Comparative Efficacy of Labetalol and Methyldopa in the Management of Pregnancy-Induced Hypertension

Background: Pregnancy-induced hypertension (PIH) is a common obstetric complication marked by elevated blood pressure after 20 weeks of gestation, affecting 5–10% of pregnancies worldwide and contributing significantly to maternal and fetal morbidity and mortality. Effective management is crucial to prevent progression to severe conditions like preeclampsia or eclampsia. Labetalol and methyldopa are two widely used antihypertensives in pregnancy due to their safety and efficacy. Methyldopa offers a long safety record but has a slower onset and more side effects. With quicker action and better tolerability, Labetalol is increasingly preferred, though regional practices and comparative outcomes remain variable.

Aim: This study aims to evaluate the comparative efficacy of these two agents in managing PIH, with a focus on blood pressure control, and maternal side effects.

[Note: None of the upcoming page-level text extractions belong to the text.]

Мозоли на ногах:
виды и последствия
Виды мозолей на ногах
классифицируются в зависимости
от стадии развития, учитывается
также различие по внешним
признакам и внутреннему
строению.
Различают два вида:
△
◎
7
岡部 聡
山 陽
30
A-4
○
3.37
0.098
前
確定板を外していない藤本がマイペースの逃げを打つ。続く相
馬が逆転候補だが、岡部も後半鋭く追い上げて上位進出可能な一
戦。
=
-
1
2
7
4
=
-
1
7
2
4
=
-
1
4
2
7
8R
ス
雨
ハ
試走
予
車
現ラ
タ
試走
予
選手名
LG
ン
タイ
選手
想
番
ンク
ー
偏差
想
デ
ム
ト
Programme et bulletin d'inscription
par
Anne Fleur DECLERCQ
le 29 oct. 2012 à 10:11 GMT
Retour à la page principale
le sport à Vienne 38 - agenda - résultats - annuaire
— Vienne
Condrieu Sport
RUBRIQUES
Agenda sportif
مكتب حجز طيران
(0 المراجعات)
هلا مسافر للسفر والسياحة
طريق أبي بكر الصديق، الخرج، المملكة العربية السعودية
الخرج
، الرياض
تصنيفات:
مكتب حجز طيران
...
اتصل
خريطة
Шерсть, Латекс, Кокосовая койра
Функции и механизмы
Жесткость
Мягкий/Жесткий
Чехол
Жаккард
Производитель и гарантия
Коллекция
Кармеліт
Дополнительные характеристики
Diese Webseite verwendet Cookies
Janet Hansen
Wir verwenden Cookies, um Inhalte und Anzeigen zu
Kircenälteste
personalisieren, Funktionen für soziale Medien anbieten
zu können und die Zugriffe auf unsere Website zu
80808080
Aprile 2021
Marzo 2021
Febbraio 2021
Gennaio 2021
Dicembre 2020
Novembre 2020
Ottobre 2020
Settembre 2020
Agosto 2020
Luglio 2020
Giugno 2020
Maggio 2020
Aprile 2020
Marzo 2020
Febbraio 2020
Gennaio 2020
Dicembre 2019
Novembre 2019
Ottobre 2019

Methods: This prospective, comparative, cross-sectional study was conducted at the Department of Gynecology and Obstetrics in Dinajpur Medical College Hospital, Dinajpur, Bangladesh to assess the efficacy and safety of Methyldopa and Labetalol in 100 pregnant women with pregnancy-induced hypertension during 2 years , from January 2023 to December 2024. Participants were divided into two groups: Group A received Methyldopa (250 mg TID), and Group B received Labetalol (100 mg BID). Blood pressure, side effects, and treatment responses were monitored closely. Exclusion criteria included chronic hypertension, multiple gestation, and systemic disorders. Data were collected using structured questionnaires and analyzed using SPSS v26. Statistical significance was set at p<0.05, with t-tests and Chi-square tests applied for analysis.

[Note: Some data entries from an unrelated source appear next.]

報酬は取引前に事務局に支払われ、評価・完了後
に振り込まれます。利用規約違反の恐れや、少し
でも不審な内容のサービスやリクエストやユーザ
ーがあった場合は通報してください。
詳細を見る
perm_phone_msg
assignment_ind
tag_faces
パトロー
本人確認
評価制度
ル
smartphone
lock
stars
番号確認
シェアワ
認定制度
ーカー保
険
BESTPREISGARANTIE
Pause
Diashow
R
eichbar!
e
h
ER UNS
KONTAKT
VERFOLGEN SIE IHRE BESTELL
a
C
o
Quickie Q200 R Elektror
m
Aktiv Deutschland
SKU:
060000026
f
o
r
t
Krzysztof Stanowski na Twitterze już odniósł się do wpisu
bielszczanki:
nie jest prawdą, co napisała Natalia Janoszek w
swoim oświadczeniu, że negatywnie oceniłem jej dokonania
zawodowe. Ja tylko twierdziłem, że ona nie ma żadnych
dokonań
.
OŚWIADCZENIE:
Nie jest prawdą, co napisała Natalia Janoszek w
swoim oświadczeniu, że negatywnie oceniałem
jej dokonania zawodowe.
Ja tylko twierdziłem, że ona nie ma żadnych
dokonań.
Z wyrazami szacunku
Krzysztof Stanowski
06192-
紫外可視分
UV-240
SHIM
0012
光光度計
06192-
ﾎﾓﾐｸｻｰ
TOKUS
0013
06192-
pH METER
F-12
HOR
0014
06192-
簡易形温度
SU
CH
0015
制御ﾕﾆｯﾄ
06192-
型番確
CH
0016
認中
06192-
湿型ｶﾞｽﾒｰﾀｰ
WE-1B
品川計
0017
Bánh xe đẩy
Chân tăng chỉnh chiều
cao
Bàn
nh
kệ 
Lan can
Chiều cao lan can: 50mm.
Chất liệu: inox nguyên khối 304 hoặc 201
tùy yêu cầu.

Results: The study found Labetalol to be more effective and better tolerated than Methyldopa in managing pregnancy-induced hypertension. Post-treatment systolic and diastolic blood pressures were significantly lower in the Labetalol group (130.4/85.6 mmHg) compared to the Methyldopa group (136.1/89.7 mmHg). Labetalol achieved blood pressure control faster (3.6 ± 1.0 days vs. 4.8 ± 1.2 days, p = 0.0005) and required fewer additional antihypertensive agents (10% vs. 20%). Adverse effects were less familiar with Labetalol (16%) than Methyldopa (30%), with more frequent symptoms like headache and edema in the latter group, supporting Labetalol’s superior efficacy and tolerability profile.

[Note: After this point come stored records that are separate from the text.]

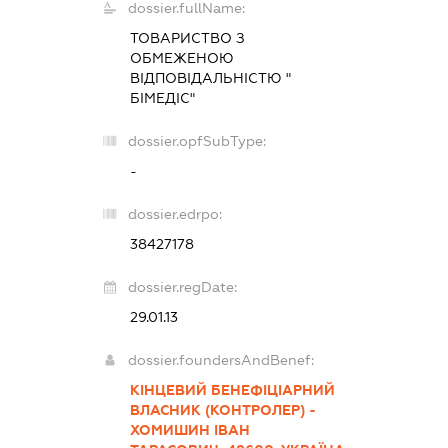
dossier.fullName:
ТОВАРИСТВО З
ОБМЕЖЕНОЮ
ВІДПОВІДАЛЬНІСТЮ "
БІМЕДІС"
dossier.opfSubType:
-
dossier.edrpo:
38427178
dossier.regDate:
29.01.13
dossier.foundersAndBenef:
КІНЦЕВИЙ БЕНЕФІЦІАРНИЙ
ВЛАСНИК (КОНТРОЛЕР) -
ХОМИШИН ІВАН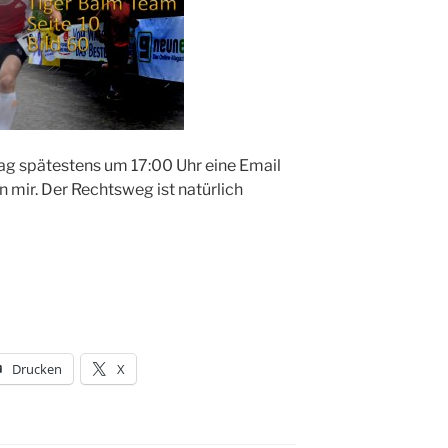
g spätestens um 17:00 Uhr eine Email
mir. Der Rechtsweg ist natürlich
Drucken
X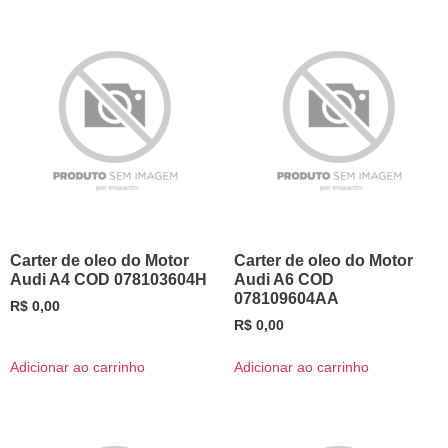
Carter de oleo do Motor
Carter de oleo do Motor
Audi A4 COD 078103604H
Audi A6 COD
078109604AA
R$
0,00
R$
0,00
Adicionar ao carrinho
Adicionar ao carrinho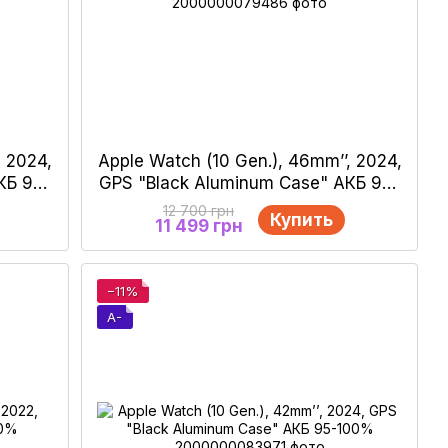
, 2024,
Apple Watch (10 Gen.), 46mm’’, 2024,
КБ 95-
GPS "Black Aluminum Case" АКБ 90-
100%
12 700 грн
Купить
11 499 грн
−11%
A-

Conclusion: Labetalol proved more effective and better tolerated than Methyldopa in managing pregnancyinduced hypertension, achieving faster blood pressure control with fewer side effects. While both drugs were effective, Labetalol’s superior efficacy and safety profile support its use as a preferred first-line antihypertensive agent by current clinical guidelines.